Eine gleiche Liste giebst Du dem einladenden dienstbaren Geist mit nebst Bleistift, und er notiert sich darauf bei dem betreffenden Namen gleich ›ja‹ oder, ›nein‹. Ueber Einladungen bist Du orientiert?« Frau Nelly nickt. »Also zu etwas anderem. Auf der nächsten Seite stellst Du Dir ein Menu zusammen. Das kannst Du[114] zu Hause allein machen. Daneben schreibst Du die Portionenangabe und den Kostenüberschlag. Dies wird Deinem Manne besonders gefallen.

Eine weitere Seite füllst Du nach endgültiger Entscheidung mit den notwendigen Bestellungen aus. Sind dieselben ausgeführt, so bemerkst Du es kurz daneben. Auf diese Weise kommst Du nicht in die fatale Lage, daß im letzten Moment, ehe die Gäste kommen, sich dieses oder jenes als vergessen herausstellt.

Was die Bewirtung anbetrifft, so laß Dir gesagt sein, daß Du als neu in die Gesellschaft Eintretende nicht die andern übertrumpfen darfst.
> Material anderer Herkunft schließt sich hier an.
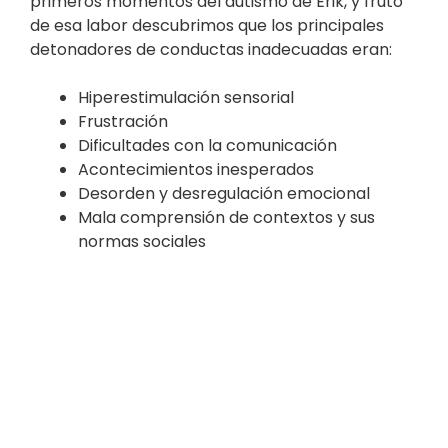
primeros momentos del autismo de Erik, y fruto
de esa labor descubrimos que los principales
detonadores de conductas inadecuadas eran:
Hiperestimulación sensorial
Frustración
Dificultades con la comunicación
Acontecimientos inesperados
Desorden y desregulación emocional
Mala comprensión de contextos y sus
normas sociales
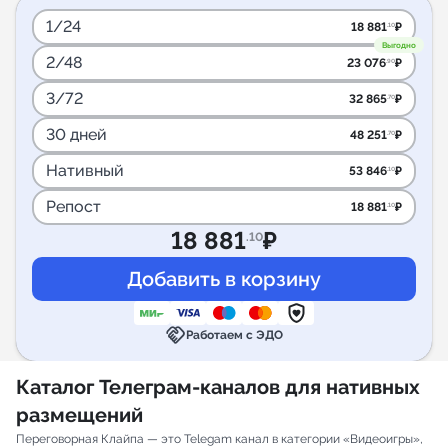
1/24
18 881
₽
.10
Выгодно
2/48
23 076
₽
.90
3/72
32 865
₽
.70
30 дней
48 251
₽
.70
Нативный
53 846
₽
.10
Репост
18 881
₽
.10
18 881
₽
.10
handshake
Работаем с ЭДО
Каталог Телеграм-каналов для нативных
размещений
Переговорная Клайпа — это Telegam канал в категории «Видеоигры»,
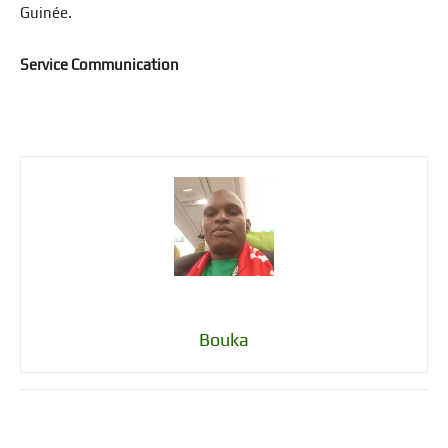
Guinée.
Service Communication
Bouka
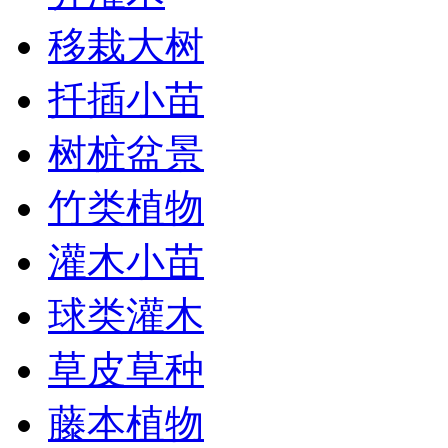
移栽大树
扦插小苗
树桩盆景
竹类植物
灌木小苗
球类灌木
草皮草种
藤本植物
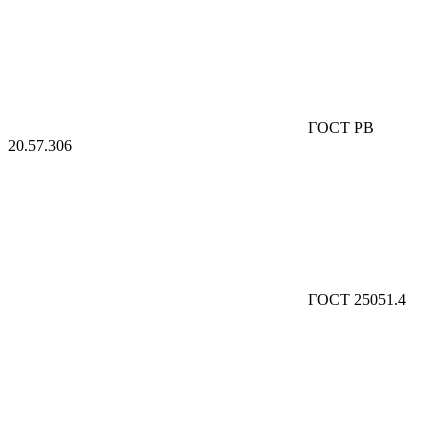
ГОСТ РВ
20.57.306
ГОСТ 25051.4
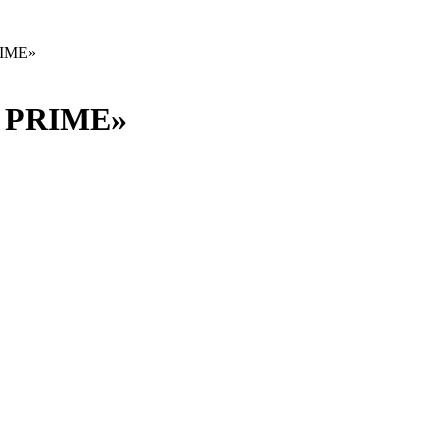
RIME»
г PRIME»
Du könntest sonst den Triumph des Abends schwer büßen. Gieb seine, vielleicht noch wenig bekannte Gerichte, reichliche Portionen, aber wenig Gänge, die nicht aufdringlich und nicht mit zu viel Künstelei angerichtet sind. Ich begegnete unlängst auf einem Diner einer Schüssel, auf welcher unter einem mit bunten, kleinen Lämpchen besetzten Bogen Lohengrin stolz im Kahn daherfuhr. Mein Auge suchte umsonst des Leibes Speise, bis mich der Lohndiener mit einem diskreten Lächeln darauf aufmerksam machte. Der Nachen enthielt Kaviar! O Ironie der Gegensätze! Auch daß das Eis in Form erleuchteter Häuschen, z.B. einer Mühle mit schwingendem Rad, das durch ein Uhrwerk getrieben wird, oder als Rotkäppchen, gar als Fisch – Hummer aus Erdbeereis, welche Anstrengung für die Phantasie! – angerichtet wird, will mir wenig gefallen. Alle derartigen Kunstwerke, die darauf schließen lassen, daß[115] sich die Hände des Koches allzu innig mit der Speise befaßten, sind wenig geschmackvoll.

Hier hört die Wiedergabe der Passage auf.